▶ _SOURCE MATERIAL_
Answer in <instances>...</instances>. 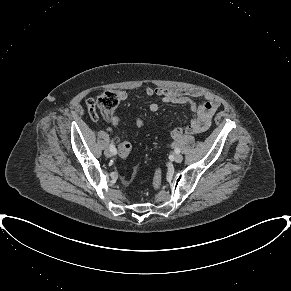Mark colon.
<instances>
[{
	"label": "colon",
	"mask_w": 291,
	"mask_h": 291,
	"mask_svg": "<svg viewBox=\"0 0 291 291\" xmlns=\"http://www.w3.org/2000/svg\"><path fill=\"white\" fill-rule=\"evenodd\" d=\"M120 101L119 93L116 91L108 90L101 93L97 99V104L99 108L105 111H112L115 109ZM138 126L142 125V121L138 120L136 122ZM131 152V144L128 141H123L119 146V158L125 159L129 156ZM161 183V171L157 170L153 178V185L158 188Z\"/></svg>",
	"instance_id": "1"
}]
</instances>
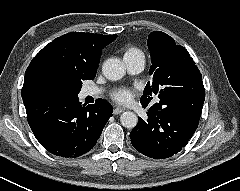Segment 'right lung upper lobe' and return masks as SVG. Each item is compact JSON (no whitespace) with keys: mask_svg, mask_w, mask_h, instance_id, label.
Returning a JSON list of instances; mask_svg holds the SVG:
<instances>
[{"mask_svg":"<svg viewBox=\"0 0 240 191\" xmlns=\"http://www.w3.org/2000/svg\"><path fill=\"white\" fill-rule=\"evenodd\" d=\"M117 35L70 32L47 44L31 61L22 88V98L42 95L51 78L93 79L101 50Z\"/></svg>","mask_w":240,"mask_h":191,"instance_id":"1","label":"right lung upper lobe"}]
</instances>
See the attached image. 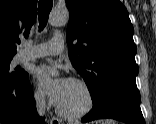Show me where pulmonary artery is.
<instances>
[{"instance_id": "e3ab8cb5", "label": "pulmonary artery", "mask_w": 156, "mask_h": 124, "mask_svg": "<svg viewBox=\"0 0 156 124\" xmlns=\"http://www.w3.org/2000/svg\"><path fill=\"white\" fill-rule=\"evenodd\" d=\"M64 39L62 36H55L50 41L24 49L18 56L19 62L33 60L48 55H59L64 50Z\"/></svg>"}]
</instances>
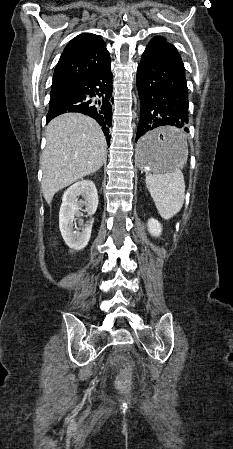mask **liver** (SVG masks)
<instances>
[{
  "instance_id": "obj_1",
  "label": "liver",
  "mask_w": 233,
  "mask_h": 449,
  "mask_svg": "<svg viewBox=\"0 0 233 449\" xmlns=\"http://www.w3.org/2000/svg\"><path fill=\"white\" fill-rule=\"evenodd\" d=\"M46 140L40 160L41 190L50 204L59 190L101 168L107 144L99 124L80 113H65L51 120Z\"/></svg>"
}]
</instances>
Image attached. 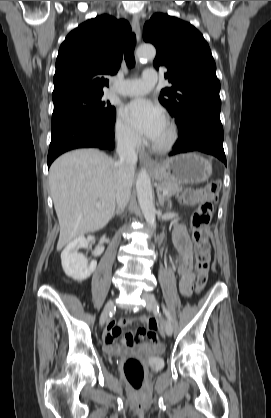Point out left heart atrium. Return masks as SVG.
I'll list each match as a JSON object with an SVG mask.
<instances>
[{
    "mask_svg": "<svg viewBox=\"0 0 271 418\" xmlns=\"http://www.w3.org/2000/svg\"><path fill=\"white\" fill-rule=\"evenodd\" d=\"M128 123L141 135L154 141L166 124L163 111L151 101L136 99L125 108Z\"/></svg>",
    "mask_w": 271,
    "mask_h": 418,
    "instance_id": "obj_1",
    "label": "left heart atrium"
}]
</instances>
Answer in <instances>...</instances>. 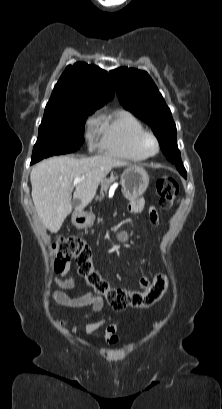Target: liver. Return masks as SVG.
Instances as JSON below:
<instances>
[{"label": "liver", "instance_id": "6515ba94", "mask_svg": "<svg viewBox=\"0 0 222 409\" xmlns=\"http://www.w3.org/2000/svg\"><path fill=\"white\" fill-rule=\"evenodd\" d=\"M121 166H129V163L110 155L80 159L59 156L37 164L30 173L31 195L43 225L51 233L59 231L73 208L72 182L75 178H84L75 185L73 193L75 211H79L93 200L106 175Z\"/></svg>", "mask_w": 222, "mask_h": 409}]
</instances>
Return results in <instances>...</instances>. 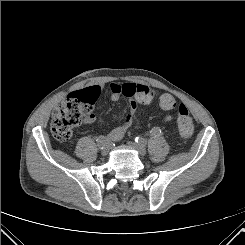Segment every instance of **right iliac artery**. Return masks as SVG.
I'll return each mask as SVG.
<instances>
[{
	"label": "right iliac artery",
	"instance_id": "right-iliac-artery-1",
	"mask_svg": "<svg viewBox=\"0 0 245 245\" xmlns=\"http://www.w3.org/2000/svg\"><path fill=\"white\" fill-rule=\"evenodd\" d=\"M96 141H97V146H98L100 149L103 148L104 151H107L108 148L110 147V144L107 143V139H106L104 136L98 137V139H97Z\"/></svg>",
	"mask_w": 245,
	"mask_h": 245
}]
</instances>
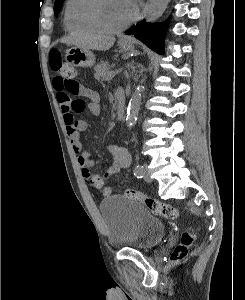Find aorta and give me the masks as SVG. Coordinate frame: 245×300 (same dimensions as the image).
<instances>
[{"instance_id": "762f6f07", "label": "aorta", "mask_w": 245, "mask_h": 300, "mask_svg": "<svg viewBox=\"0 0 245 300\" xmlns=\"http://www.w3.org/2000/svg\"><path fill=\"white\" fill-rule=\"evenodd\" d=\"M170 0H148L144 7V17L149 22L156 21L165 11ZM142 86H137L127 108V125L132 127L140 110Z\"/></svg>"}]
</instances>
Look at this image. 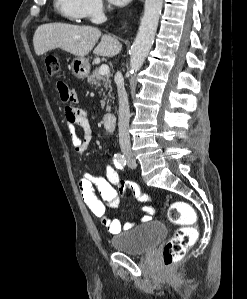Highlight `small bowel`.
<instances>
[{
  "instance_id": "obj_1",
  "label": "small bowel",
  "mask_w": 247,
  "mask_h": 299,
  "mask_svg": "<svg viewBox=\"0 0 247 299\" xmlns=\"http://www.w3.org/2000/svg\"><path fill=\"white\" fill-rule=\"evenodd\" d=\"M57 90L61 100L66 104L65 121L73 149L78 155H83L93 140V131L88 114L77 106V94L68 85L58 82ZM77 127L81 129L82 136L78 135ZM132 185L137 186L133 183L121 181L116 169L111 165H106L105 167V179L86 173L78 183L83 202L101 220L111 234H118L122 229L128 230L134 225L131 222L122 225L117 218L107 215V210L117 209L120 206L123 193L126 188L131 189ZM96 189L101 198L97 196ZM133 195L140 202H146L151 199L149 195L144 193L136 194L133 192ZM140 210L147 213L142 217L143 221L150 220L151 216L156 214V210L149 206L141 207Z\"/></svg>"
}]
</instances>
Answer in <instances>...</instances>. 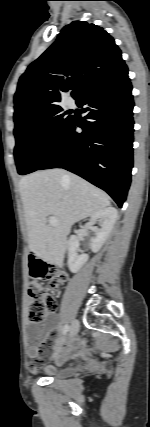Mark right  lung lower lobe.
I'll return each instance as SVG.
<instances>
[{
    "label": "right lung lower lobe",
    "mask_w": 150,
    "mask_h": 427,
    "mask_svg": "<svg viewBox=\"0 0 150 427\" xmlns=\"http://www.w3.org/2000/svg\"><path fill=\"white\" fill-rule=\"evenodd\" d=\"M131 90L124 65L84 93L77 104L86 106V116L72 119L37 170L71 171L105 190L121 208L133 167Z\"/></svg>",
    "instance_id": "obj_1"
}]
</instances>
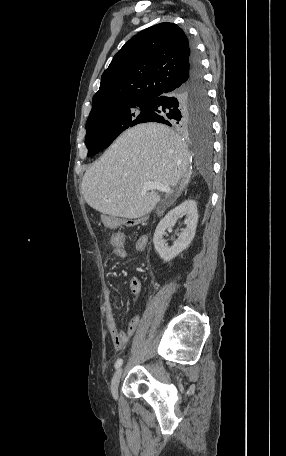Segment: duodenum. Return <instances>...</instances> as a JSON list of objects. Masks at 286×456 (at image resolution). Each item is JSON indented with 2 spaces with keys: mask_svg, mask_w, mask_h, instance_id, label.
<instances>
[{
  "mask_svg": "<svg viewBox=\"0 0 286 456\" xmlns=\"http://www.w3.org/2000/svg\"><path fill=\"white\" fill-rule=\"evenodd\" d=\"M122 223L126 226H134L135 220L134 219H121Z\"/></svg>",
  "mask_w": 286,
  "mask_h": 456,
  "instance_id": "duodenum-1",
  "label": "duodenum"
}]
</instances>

▶ _EXERCISE AIM_
Nothing but the lines from the one with "Segment: duodenum. Return" through the end of the entries above, both included, should be set down, exactly and without pictures.

▶ _RESULT BELOW_
Segment: duodenum. Return <instances>...</instances> as a JSON list of objects. Masks at 286×456 (at image resolution). Each item is JSON indented with 2 spaces with keys: mask_svg, mask_w, mask_h, instance_id, label.
<instances>
[{
  "mask_svg": "<svg viewBox=\"0 0 286 456\" xmlns=\"http://www.w3.org/2000/svg\"><path fill=\"white\" fill-rule=\"evenodd\" d=\"M122 223L126 226H134L135 220L134 219H121Z\"/></svg>",
  "mask_w": 286,
  "mask_h": 456,
  "instance_id": "duodenum-1",
  "label": "duodenum"
}]
</instances>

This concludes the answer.